Action on Smoking and Health (ASH) - a D.C.-based anti-smoking group - admitted yesterday that it has every intention of pursuing smoking bans not only in indoor workplaces and everywhere outdoors, but in private homes as well.
In boasting how the organization helped Newsweek re-write a story about smoking bans to emphasize that the trend is not only with respect to workplaces, but also with respect to the outdoors and private homes, ASH stated:
"the Virginia bill was only part of a developing trend -- one to restrict or even ban smoking more broadly, including both outdoors and in private homes. As the article now reports: "Some cities are even addressing outdoor smoking. Lawmakers in Calabasas, Calif., last week banned it on streets and sidewalks and in parking lots and restaurant patios. Instead, smokers will use small 'smokers' outposts.' In 18 states, smoking can be raised in child-custody disputes. 'Here we are literally reaching into the last frontier - right into the home,' says [the] executive director of the antismoking group Action on Smoking and Health. No longer can you argue, 'My home is my castle. I've got the right to smoke'."
The Rest of the Story
I don't think ASH has done any favors to the effort to protect people from secondhand smoke by helping Newsweek re-write its story to emphasize that smokefree efforts are aimed not only at evidence-based efforts to protect workers from the hazards of secondhand smoke, but also at completely non-evidence-based fanaticism.

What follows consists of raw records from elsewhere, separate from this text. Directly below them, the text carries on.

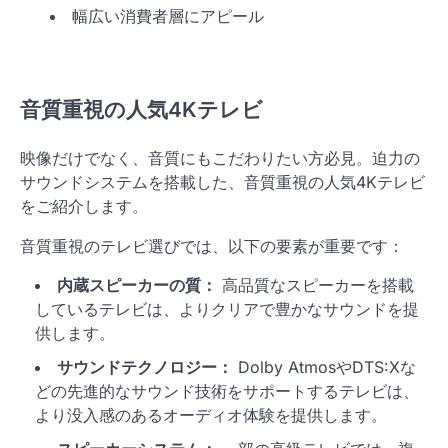
幅広い消費者層にアピール
音質重視の人気4Kテレビ
映像だけでなく、音質にもこだわりたい方必見。迫力の
サウンドシステムを搭載した、音質重視の人気4Kテレビ
をご紹介します。
音質重視のテレビ選びでは、以下の要素が重要です：
内蔵スピーカーの質：
高品質なスピーカーを搭載
しているテレビは、よりクリアで豊かなサウンドを提
供します。
サウンドテクノロジー：
Dolby AtmosやDTS:Xな
どの先進的なサウンド技術をサポートするテレビは、
より没入感のあるオーディオ体験を提供します。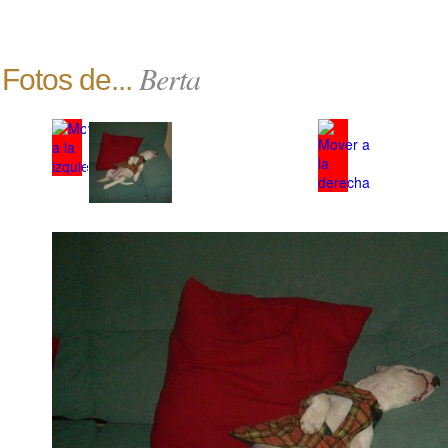
Berta
Fotos de...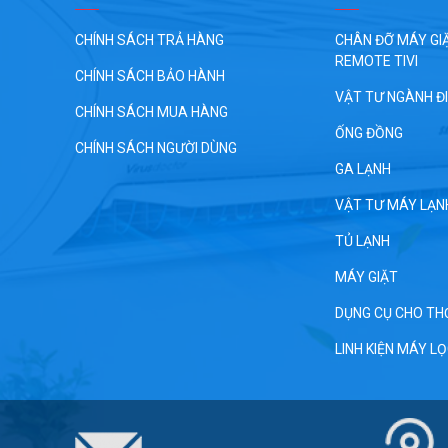
CHÍNH SÁCH TRẢ HÀNG
CHÂN ĐỠ MÁY GIĂ
REMOTE TIVI
CHÍNH SÁCH BẢO HÀNH
VẬT TƯ NGÀNH Đ
CHÍNH SÁCH MUA HÀNG
ỐNG ĐỒNG
CHÍNH SÁCH NGƯỜI DÙNG
GA LẠNH
VẬT TƯ MÁY LẠN
TỦ LẠNH
MÁY GIẶT
DỤNG CỤ CHO TH
LINH KIỆN MÁY L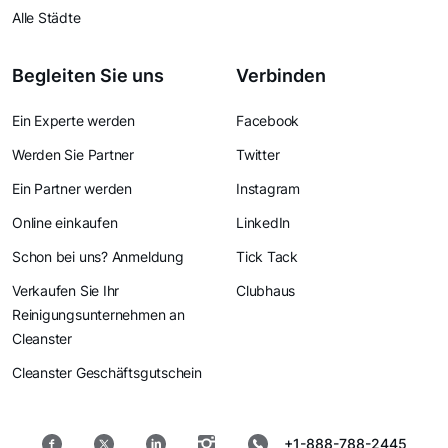
Alle Städte
Begleiten Sie uns
Verbinden
Ein Experte werden
Facebook
Werden Sie Partner
Twitter
Ein Partner werden
Instagram
Online einkaufen
LinkedIn
Schon bei uns? Anmeldung
Tick Tack
Verkaufen Sie Ihr
Clubhaus
Reinigungsunternehmen an
Cleanster
Cleanster Geschäftsgutschein
+1-888-788-2445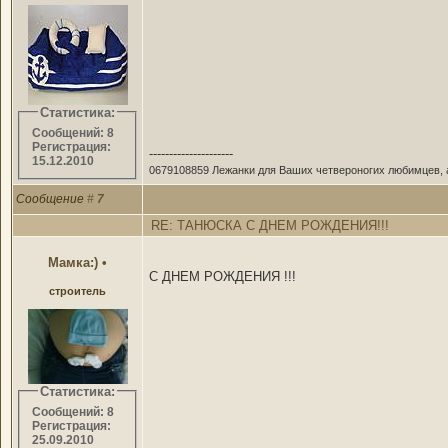
Статистика:
Сообщений: 8
Регистрация:
---------------------
15.12.2010
0679108859 Лежанки для Ваших четвероногих любимцев, а
Сообщение
#
7
RE: ТАНЮСКА С ДНЕМ РОЖДЕНИЯ!!!
Мамка:)
•
C ДНЕМ РОЖДЕНИЯ !!!
строитель
Статистика:
Сообщений: 8
Регистрация:
25.09.2010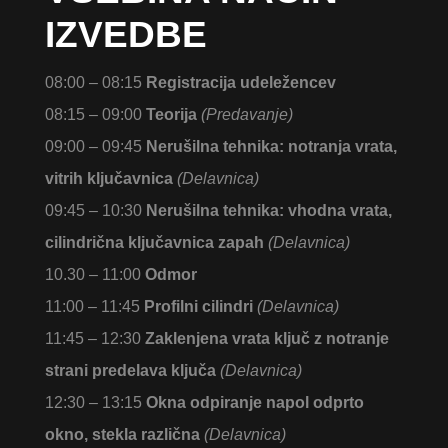
IZVEDBE
08:00 – 08:15
Registracija udeležencev
08:15 – 09:00
Teorija
(Predavanje)
09:00 – 09:45
Nerušilna tehnika: notranja vrata,
vitrih ključavnica
(Delavnica)
09:45 – 10:30
Nerušilna tehnika: vhodna vrata,
cilindrična ključavnica zapah
(Delavnica)
10.30 – 11:00
Odmor
11:00 – 11:45
Profilni cilindri
(Delavnica)
11:45 – 12:30
Zaklenjena vrata ključ z notranje
strani predelava ključa
(Delavnica)
12:30 – 13:15
Okna odpiranje napol odprto
okno, stekla različna
(Delavnica)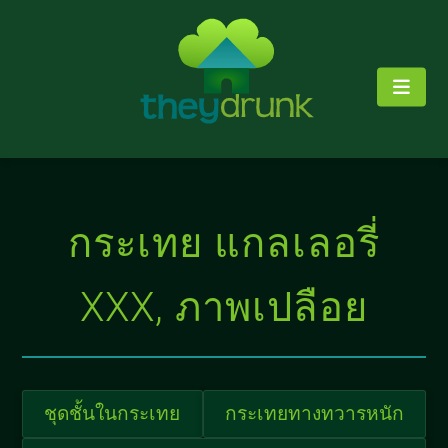
กระเทย แกลเลอรี่
XXX, ภาพเปลือย
ชุดชั้นในกระเทย
กระเทยทางทวารหนัก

I don't think that gives smokefree advocates a good name; it hurts our reputation and seriously threatens our credibility. It also makes it clear (incorrectly I hope) that smokefree advocates have absolutely no regard for individual privacy. It casts us as back-door prohibitionists who are too timid to actually propose eliminating the production and sale of tobacco products, but who are trying to prohibit its use anyway by basically banning its use anywhere.
The sanctity and privacy of the home and of the great outdoors was previously what allowed advocates like me to make it clear to people that I knew where to draw the line and that this smokefree movement was not simply a fanatical effort to achieve a de facto prohibition of tobacco use. By emphasizing that we had no intention of regulating smoking in private homes or in all outdoor places, we retained credibility as being advocates who were promoting science-based policy and who had some respect for privacy and individual autonomy.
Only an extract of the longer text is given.